We are taking 200 years of different types of knowledge coming from different sources, all documenting the locations of species around the world and compiling them in a way that will greatly enhance our knowledge of biodiversity. Such information could be used by any organization that needs to make informed decisions regarding land management, health, conservation and climate change.
Walter Jetz, Associate Professor of Ecology and Evolutionary Biology at Yale, and the project lead, shared:
It is the where and the when of a species. It puts at your fingertips the geographic diversity of life. Ultimately, the hope is for this literally to include hundreds of thousands of animal and plant species and show how much or indeed how little we know of their whereabouts.
The project will rely on citizen participation, and an upcoming mapping tool will offer the opportunity for amateurs to supply new or missing information regarding the distribution and abundance of a species. According to Guralnick,
A small but powerful next step is to provide a means for anyone, anywhere on the globe to use their mobile devices to instantly pull up animal and plant distributions and even get a realistic assessment on the odds of encountering a particular species of wildlife.

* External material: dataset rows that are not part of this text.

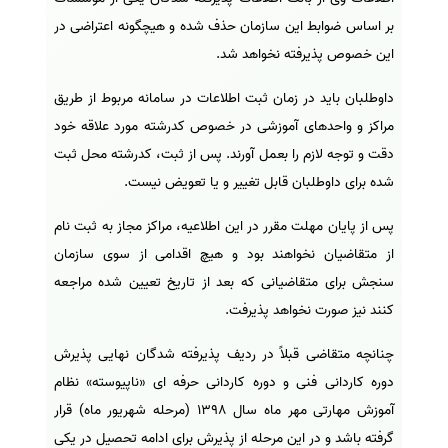
بر اساس ضوابط این سازمان حذف شده و هیچگونه اعتراضی در
این خصوص پذیرفته نخواهد شد.
داوطلبان باید در زمان ثبت اطلاعات در سامانه مربوط از طریق
مراکز و واحدهای آموزشی در خصوص کدرشته مورد علاقه خود
دقت و توجه لازم را بعمل آورند. پس از ثبت، کدرشته محل ثبت
شده برای داوطلبان قابل تغییر و یا تعویض نیست.
پس از پایان مهلت مقرر در این اطلاعیه، مراکز مجاز به ثبت نام
از متقاضیان نخواهند بود و هیچ اقدامی از سوی سازمان
سنجش برای متقاضیانی که بعد از تاریخ تعیین شده مراجعه
کنند نیز صورت نخواهد پذیرفت.
چنانچه متقاضی قبلاً در ردیف پذیرفته شدگان نهایی پذیرش
دوره کاردانی فنی و دوره کاردانی حرفه ای «ناپیوسته» نظام
آموزش مهارتی مهر ماه سال 1398 (مرحله شهریور ماه) قرار
گرفته باشد و در این مرحله از پذیرش برای ادامه تحصیل در یکی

Map of Life is supported by the National Science Foundation, with additional funding from the Encyclopedia of Life; the International Union for the Conservation of Nature; the Senckenberg Research Institute, the Natural History Museum, and Germany’s Biodiversity and Climate Research Center.
The two videos embedded in this post demonstrate Map of Life’s taxonomic search and its species list tool. The larger vision and next steps for the project are outlined in the 2012 Trends in Ecology and Evolution paper.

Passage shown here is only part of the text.